▶ _To do_: Copy out, precisely as given, the lines from the line with "Kerstmarkt in Antwerpen" to the end of the entries that follow.

▶ _Exercise data_:
================
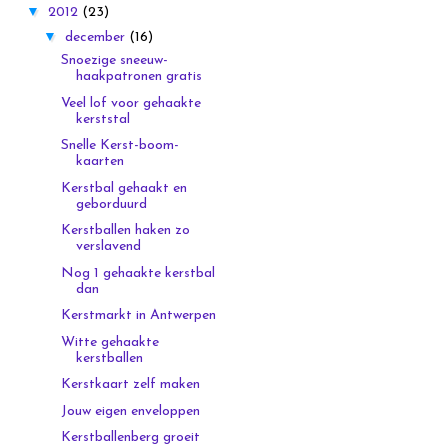
▼
2012
(23)
▼
december
(16)
Snoezige sneeuw-
haakpatronen gratis
Veel lof voor gehaakte
kerststal
Snelle Kerst-boom-
kaarten
Kerstbal gehaakt en
geborduurd
Kerstballen haken zo
verslavend
Nog 1 gehaakte kerstbal
dan
Kerstmarkt in Antwerpen
Witte gehaakte
kerstballen
Kerstkaart zelf maken
Jouw eigen enveloppen
Kerstballenberg groeit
================
▶ _Reply to the exercise_:
Kerstmarkt in Antwerpen
Witte gehaakte
kerstballen
Kerstkaart zelf maken
Jouw eigen enveloppen
Kerstballenberg groeit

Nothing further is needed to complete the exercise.